----- Records provided

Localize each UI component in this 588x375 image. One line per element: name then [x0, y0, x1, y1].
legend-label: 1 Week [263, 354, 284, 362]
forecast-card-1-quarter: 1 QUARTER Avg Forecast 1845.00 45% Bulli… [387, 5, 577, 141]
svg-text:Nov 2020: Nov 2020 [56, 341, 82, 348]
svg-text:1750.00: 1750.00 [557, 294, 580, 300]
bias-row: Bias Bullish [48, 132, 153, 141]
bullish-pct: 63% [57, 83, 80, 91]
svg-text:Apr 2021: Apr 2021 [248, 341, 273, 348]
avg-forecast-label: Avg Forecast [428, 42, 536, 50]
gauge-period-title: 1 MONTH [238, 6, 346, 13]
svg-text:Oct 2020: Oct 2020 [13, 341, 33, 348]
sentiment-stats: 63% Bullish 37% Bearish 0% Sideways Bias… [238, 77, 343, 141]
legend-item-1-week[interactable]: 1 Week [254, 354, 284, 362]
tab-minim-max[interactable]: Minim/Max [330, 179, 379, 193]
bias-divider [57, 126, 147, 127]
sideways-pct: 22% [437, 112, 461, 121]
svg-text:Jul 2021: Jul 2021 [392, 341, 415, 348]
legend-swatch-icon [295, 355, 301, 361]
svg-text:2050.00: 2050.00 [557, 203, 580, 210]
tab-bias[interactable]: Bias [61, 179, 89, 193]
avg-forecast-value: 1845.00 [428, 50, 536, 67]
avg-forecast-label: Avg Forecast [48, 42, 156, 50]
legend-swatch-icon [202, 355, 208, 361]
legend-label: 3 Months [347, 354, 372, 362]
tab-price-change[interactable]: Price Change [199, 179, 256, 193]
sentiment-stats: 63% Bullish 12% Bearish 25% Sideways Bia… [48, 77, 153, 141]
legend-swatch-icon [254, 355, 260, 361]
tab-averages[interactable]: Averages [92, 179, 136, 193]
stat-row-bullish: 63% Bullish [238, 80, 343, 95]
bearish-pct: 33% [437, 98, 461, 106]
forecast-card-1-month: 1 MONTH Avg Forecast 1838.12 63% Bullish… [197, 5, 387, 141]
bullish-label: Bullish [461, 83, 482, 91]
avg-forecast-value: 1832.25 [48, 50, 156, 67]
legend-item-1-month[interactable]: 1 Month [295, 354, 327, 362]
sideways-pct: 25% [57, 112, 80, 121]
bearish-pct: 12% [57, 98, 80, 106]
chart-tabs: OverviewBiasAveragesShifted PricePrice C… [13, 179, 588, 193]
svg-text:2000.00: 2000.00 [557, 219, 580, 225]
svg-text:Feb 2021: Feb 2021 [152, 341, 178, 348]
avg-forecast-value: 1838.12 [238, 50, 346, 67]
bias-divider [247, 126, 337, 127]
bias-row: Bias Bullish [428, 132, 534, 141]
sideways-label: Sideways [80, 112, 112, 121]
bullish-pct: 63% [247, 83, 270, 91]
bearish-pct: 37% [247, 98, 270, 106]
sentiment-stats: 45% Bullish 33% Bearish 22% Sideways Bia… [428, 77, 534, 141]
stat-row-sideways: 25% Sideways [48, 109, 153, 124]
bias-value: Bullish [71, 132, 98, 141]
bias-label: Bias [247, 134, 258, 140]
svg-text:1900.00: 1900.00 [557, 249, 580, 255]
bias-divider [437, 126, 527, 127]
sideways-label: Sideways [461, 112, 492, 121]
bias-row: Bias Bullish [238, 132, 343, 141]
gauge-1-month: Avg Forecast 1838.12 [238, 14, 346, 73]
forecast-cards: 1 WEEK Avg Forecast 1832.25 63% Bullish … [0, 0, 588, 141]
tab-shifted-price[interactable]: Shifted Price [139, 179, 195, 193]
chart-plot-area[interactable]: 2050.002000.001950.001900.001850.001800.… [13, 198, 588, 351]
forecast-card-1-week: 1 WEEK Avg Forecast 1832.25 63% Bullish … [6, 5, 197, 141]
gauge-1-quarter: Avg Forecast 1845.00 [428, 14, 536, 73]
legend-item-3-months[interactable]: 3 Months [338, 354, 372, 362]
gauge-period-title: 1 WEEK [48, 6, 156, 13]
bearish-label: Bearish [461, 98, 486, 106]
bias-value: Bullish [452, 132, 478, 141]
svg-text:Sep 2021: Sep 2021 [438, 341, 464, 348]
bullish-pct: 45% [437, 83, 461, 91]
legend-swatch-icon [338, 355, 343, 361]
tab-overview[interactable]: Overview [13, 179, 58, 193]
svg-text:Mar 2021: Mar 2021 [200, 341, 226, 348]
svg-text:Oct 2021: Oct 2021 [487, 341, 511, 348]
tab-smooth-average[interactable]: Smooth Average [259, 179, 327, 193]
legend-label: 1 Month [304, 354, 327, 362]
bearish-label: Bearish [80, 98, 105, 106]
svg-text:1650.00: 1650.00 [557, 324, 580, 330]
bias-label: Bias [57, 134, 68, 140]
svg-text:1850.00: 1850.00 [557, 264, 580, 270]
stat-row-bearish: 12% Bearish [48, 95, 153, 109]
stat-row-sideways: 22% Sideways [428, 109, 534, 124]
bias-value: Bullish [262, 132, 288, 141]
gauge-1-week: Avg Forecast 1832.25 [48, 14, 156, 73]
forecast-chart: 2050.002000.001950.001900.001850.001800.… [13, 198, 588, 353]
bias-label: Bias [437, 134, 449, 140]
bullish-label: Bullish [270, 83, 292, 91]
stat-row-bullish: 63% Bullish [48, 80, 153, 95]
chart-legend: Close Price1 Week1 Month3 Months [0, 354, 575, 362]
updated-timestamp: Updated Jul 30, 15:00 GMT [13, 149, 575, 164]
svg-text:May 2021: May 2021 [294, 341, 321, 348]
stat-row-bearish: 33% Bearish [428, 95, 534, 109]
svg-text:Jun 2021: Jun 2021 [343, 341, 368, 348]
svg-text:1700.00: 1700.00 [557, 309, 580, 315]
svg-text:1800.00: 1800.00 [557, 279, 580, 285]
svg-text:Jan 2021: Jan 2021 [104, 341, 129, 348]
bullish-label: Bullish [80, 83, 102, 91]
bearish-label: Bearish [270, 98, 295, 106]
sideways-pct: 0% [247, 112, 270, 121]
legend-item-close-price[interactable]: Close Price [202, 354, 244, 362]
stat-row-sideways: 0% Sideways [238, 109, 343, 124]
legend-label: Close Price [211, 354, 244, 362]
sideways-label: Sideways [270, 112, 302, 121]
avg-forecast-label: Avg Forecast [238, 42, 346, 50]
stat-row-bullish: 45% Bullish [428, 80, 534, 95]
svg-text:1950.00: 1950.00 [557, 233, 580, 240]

----------

**Work to be completed**
Repeat all of the material, exactly as it reads.

**Response area**
Localize each UI component in this 588x375 image. One line per element: name then [x0, y0, x1, y1].
legend-label: 1 Week [263, 354, 284, 362]
forecast-card-1-quarter: 1 QUARTER Avg Forecast 1845.00 45% Bulli… [387, 5, 577, 141]
svg-text:Nov 2020: Nov 2020 [56, 341, 82, 348]
svg-text:1750.00: 1750.00 [557, 294, 580, 300]
bias-row: Bias Bullish [48, 132, 153, 141]
bullish-pct: 63% [57, 83, 80, 91]
svg-text:Apr 2021: Apr 2021 [248, 341, 273, 348]
avg-forecast-label: Avg Forecast [428, 42, 536, 50]
gauge-period-title: 1 MONTH [238, 6, 346, 13]
svg-text:Oct 2020: Oct 2020 [13, 341, 33, 348]
sentiment-stats: 63% Bullish 37% Bearish 0% Sideways Bias… [238, 77, 343, 141]
legend-item-1-week[interactable]: 1 Week [254, 354, 284, 362]
tab-minim-max[interactable]: Minim/Max [330, 179, 379, 193]
bias-divider [57, 126, 147, 127]
sideways-pct: 22% [437, 112, 461, 121]
svg-text:Jul 2021: Jul 2021 [392, 341, 415, 348]
legend-swatch-icon [295, 355, 301, 361]
svg-text:2050.00: 2050.00 [557, 203, 580, 210]
tab-bias[interactable]: Bias [61, 179, 89, 193]
avg-forecast-value: 1845.00 [428, 50, 536, 67]
avg-forecast-label: Avg Forecast [48, 42, 156, 50]
legend-swatch-icon [202, 355, 208, 361]
legend-label: 3 Months [347, 354, 372, 362]
tab-price-change[interactable]: Price Change [199, 179, 256, 193]
sentiment-stats: 63% Bullish 12% Bearish 25% Sideways Bia… [48, 77, 153, 141]
legend-swatch-icon [254, 355, 260, 361]
tab-averages[interactable]: Averages [92, 179, 136, 193]
stat-row-bullish: 63% Bullish [238, 80, 343, 95]
bearish-pct: 33% [437, 98, 461, 106]
forecast-card-1-month: 1 MONTH Avg Forecast 1838.12 63% Bullish… [197, 5, 387, 141]
bullish-label: Bullish [461, 83, 482, 91]
avg-forecast-value: 1832.25 [48, 50, 156, 67]
legend-item-1-month[interactable]: 1 Month [295, 354, 327, 362]
sideways-pct: 25% [57, 112, 80, 121]
bearish-pct: 12% [57, 98, 80, 106]
chart-tabs: OverviewBiasAveragesShifted PricePrice C… [13, 179, 588, 193]
svg-text:2000.00: 2000.00 [557, 219, 580, 225]
svg-text:Feb 2021: Feb 2021 [152, 341, 178, 348]
avg-forecast-value: 1838.12 [238, 50, 346, 67]
bias-divider [247, 126, 337, 127]
bias-row: Bias Bullish [428, 132, 534, 141]
sideways-label: Sideways [80, 112, 112, 121]
bullish-pct: 63% [247, 83, 270, 91]
bearish-pct: 37% [247, 98, 270, 106]
sentiment-stats: 45% Bullish 33% Bearish 22% Sideways Bia… [428, 77, 534, 141]
stat-row-sideways: 25% Sideways [48, 109, 153, 124]
bias-value: Bullish [71, 132, 98, 141]
bias-label: Bias [247, 134, 258, 140]
svg-text:1900.00: 1900.00 [557, 249, 580, 255]
bias-divider [437, 126, 527, 127]
sideways-label: Sideways [461, 112, 492, 121]
bias-row: Bias Bullish [238, 132, 343, 141]
gauge-1-month: Avg Forecast 1838.12 [238, 14, 346, 73]
forecast-cards: 1 WEEK Avg Forecast 1832.25 63% Bullish … [0, 0, 588, 141]
tab-shifted-price[interactable]: Shifted Price [139, 179, 195, 193]
chart-plot-area[interactable]: 2050.002000.001950.001900.001850.001800.… [13, 198, 588, 351]
forecast-card-1-week: 1 WEEK Avg Forecast 1832.25 63% Bullish … [6, 5, 197, 141]
gauge-1-quarter: Avg Forecast 1845.00 [428, 14, 536, 73]
legend-item-3-months[interactable]: 3 Months [338, 354, 372, 362]
gauge-period-title: 1 WEEK [48, 6, 156, 13]
bearish-label: Bearish [461, 98, 486, 106]
bias-value: Bullish [452, 132, 478, 141]
svg-text:Sep 2021: Sep 2021 [438, 341, 464, 348]
bullish-pct: 45% [437, 83, 461, 91]
legend-swatch-icon [338, 355, 343, 361]
tab-overview[interactable]: Overview [13, 179, 58, 193]
svg-text:Mar 2021: Mar 2021 [200, 341, 226, 348]
svg-text:Oct 2021: Oct 2021 [487, 341, 511, 348]
tab-smooth-average[interactable]: Smooth Average [259, 179, 327, 193]
legend-label: 1 Month [304, 354, 327, 362]
bearish-label: Bearish [80, 98, 105, 106]
svg-text:1650.00: 1650.00 [557, 324, 580, 330]
bias-label: Bias [57, 134, 68, 140]
svg-text:1850.00: 1850.00 [557, 264, 580, 270]
stat-row-bearish: 12% Bearish [48, 95, 153, 109]
stat-row-sideways: 22% Sideways [428, 109, 534, 124]
bias-value: Bullish [262, 132, 288, 141]
gauge-1-week: Avg Forecast 1832.25 [48, 14, 156, 73]
forecast-chart: 2050.002000.001950.001900.001850.001800.… [13, 198, 588, 353]
bias-label: Bias [437, 134, 449, 140]
bullish-label: Bullish [270, 83, 292, 91]
stat-row-bullish: 63% Bullish [48, 80, 153, 95]
chart-legend: Close Price1 Week1 Month3 Months [0, 354, 575, 362]
updated-timestamp: Updated Jul 30, 15:00 GMT [13, 149, 575, 164]
svg-text:May 2021: May 2021 [294, 341, 321, 348]
stat-row-bearish: 33% Bearish [428, 95, 534, 109]
svg-text:Jun 2021: Jun 2021 [343, 341, 368, 348]
svg-text:1700.00: 1700.00 [557, 309, 580, 315]
svg-text:1800.00: 1800.00 [557, 279, 580, 285]
svg-text:Jan 2021: Jan 2021 [104, 341, 129, 348]
bullish-label: Bullish [80, 83, 102, 91]
bearish-label: Bearish [270, 98, 295, 106]
sideways-pct: 0% [247, 112, 270, 121]
legend-item-close-price[interactable]: Close Price [202, 354, 244, 362]
stat-row-sideways: 0% Sideways [238, 109, 343, 124]
legend-label: Close Price [211, 354, 244, 362]
sideways-label: Sideways [270, 112, 302, 121]
avg-forecast-label: Avg Forecast [238, 42, 346, 50]
stat-row-bullish: 45% Bullish [428, 80, 534, 95]
svg-text:1950.00: 1950.00 [557, 233, 580, 240]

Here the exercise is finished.